__TASK DETAILS__.
Restate word for word the section of the entries that opens at the line containing "Запчасти для кулеров" and closes at the line containing "6 -Sigorta Giderleri", both lines kept, pictures dropped.

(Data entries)

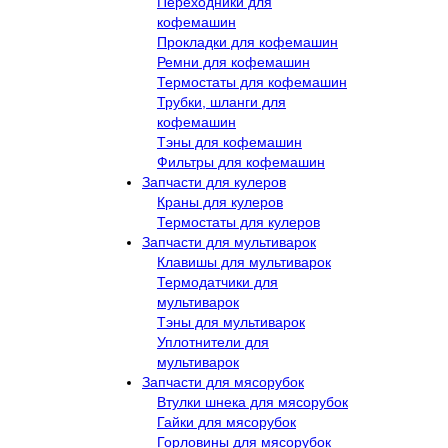
Переходники для
кофемашин
Прокладки для кофемашин
Ремни для кофемашин
Термостаты для кофемашин
Трубки, шланги для
кофемашин
Тэны для кофемашин
Фильтры для кофемашин
Запчасти для кулеров
Краны для кулеров
Термостаты для кулеров
Запчасти для мультиварок
Клавишы для мультиварок
Термодатчики для
мультиварок
Тэны для мультиварок
Уплотнители для
мультиварок
Запчасти для мясорубок
Втулки шнека для мясорубок
Гайки для мясорубок
Горловины для мясорубок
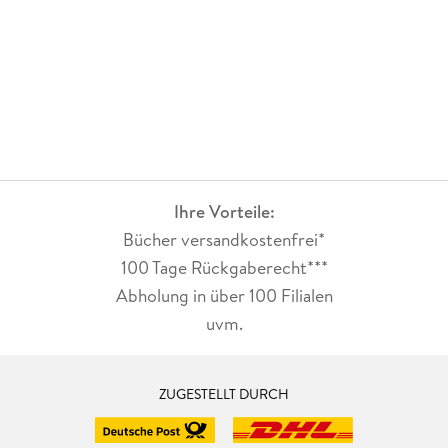
Ihre Vorteile:
Bücher versandkostenfrei*
100 Tage Rückgaberecht***
Abholung in über 100 Filialen
uvm.
ZUGESTELLT DURCH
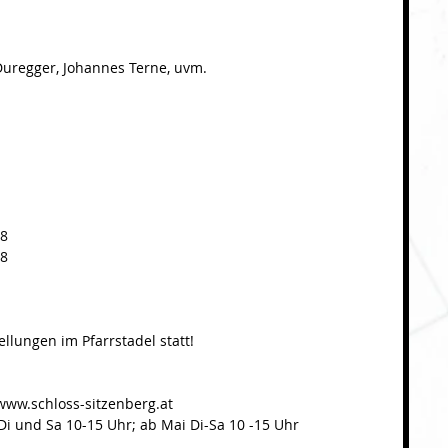
 Duregger, Johannes Terne, uvm. 
8 
18
ellungen im Pfarrstadel statt!
www.schloss-sitzenberg.at
 Di und Sa 10-15 Uhr; ab Mai Di-Sa 10 -15 Uhr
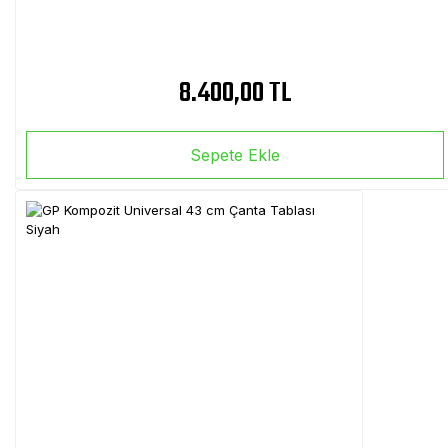
8.400,00 TL
Sepete Ekle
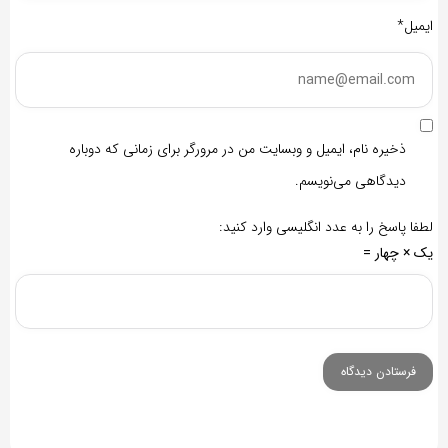
ایمیل*
ذخیره نام، ایمیل و وبسایت من در مرورگر برای زمانی که دوباره
دیدگاهی می‌نویسم.
لطفا پاسخ را به عدد انگلیسی وارد کنید:
یک × چهار =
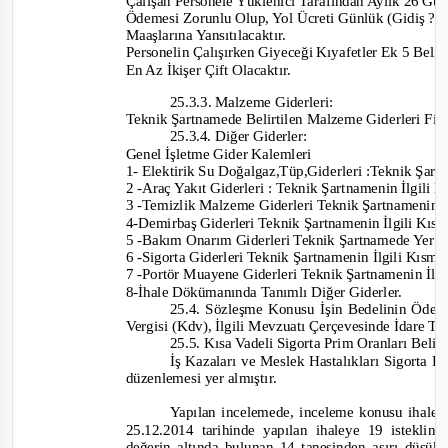
Çalışan Personele Yüklenici Tarafından Aylık 26 Gü
Ödemesi Zorunlu Olup, Yol Ücreti Günlük (Gidiş ? 
Maaşlarına Yansıtılacaktır.
Personelin Çalışırken Giyeceği Kıyafetler Ek 5 Belir
En Az İkişer Çift Olacaktır.
25.3.3. Malzeme Giderleri:
Teknik Şartnamede Belirtilen Malzeme Giderleri Fir
25.3.4. Diğer Giderler:
Genel İşletme Gider Kalemleri
1-
Elektirik Su Doğalgaz,Tüp,Giderleri :Teknik Şartn
2 -
Araç Yakıt Giderleri : Teknik Şartnamenin İlgili 
3 -
Temizlik Malzeme Giderleri Teknik Şartnamenin İl
4-
Demirbaş Giderleri Teknik Şartnamenin İlgili Kısm
5 -
Bakım Onarım Giderleri Teknik Şartnamede Yer A
6 -Sigorta Giderleri
Teknik Şartnamenin İlgili Kısmın
7 -
Portör Muayene Giderleri Teknik Şartnamenin İlgil
8-
İhale Dökümanında Tanımlı Diğer Giderler.
25.4.
Sözleşme Konusu İşin Bedelinin Öd
Ver
gisi (Kdv), İlgili Mevzuatı Çerçevesinde İdare T
25.5. Kısa Vadeli Sigorta Prim Oranları Belirt
İş Kazaları ve Meslek Hastalıkları Sigorta 
düzenlemesi yer almıştır.
Ya
pılan incelemede, inceleme konusu ihaled
25.12.2014 tarihinde yapılan ihaleye 19 isteklinin
değerin altında bulunan 14 tanesinden aşırı düşük t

__TASK RESPONSE__.
Запчасти для кулеров
Краны для кулеров
Термостаты для кулеров
Запчасти для мультиварок
Клавишы для мультиварок
Термодатчики для
мультиварок
Тэны для мультиварок
Уплотнители для
мультиварок
Запчасти для мясорубок
Втулки шнека для мясорубок
Гайки для мясорубок
Горловины для мясорубок
Ihre Vorteile:
Bücher versandkostenfrei*
100 Tage Rückgaberecht***
Abholung in über 100 Filialen
uvm.
ZUGESTELLT DURCH
 Duregger, Johannes Terne, uvm. 
8 
18
ellungen im Pfarrstadel statt!
www.schloss-sitzenberg.at
 Di und Sa 10-15 Uhr; ab Mai Di-Sa 10 -15 Uhr
8.400,00 TL
Sepete Ekle
ایمیل*
ذخیره نام، ایمیل و وبسایت من در مرورگر برای زمانی که دوباره
دیدگاهی می‌نویسم.
لطفا پاسخ را به عدد انگلیسی وارد کنید:
یک × چهار =
Çalışan Personele Yüklenici Tarafından Aylık 26 Gü
Ödemesi Zorunlu Olup, Yol Ücreti Günlük (Gidiş ? 
Maaşlarına Yansıtılacaktır.
Personelin Çalışırken Giyeceği Kıyafetler Ek 5 Belir
En Az İkişer Çift Olacaktır.
25.3.3. Malzeme Giderleri:
Teknik Şartnamede Belirtilen Malzeme Giderleri Fir
25.3.4. Diğer Giderler:
Genel İşletme Gider Kalemleri
1-
Elektirik Su Doğalgaz,Tüp,Giderleri :Teknik Şartn
2 -
Araç Yakıt Giderleri : Teknik Şartnamenin İlgili 
3 -
Temizlik Malzeme Giderleri Teknik Şartnamenin İl
4-
Demirbaş Giderleri Teknik Şartnamenin İlgili Kısm
5 -
Bakım Onarım Giderleri Teknik Şartnamede Yer A
6 -Sigorta Giderleri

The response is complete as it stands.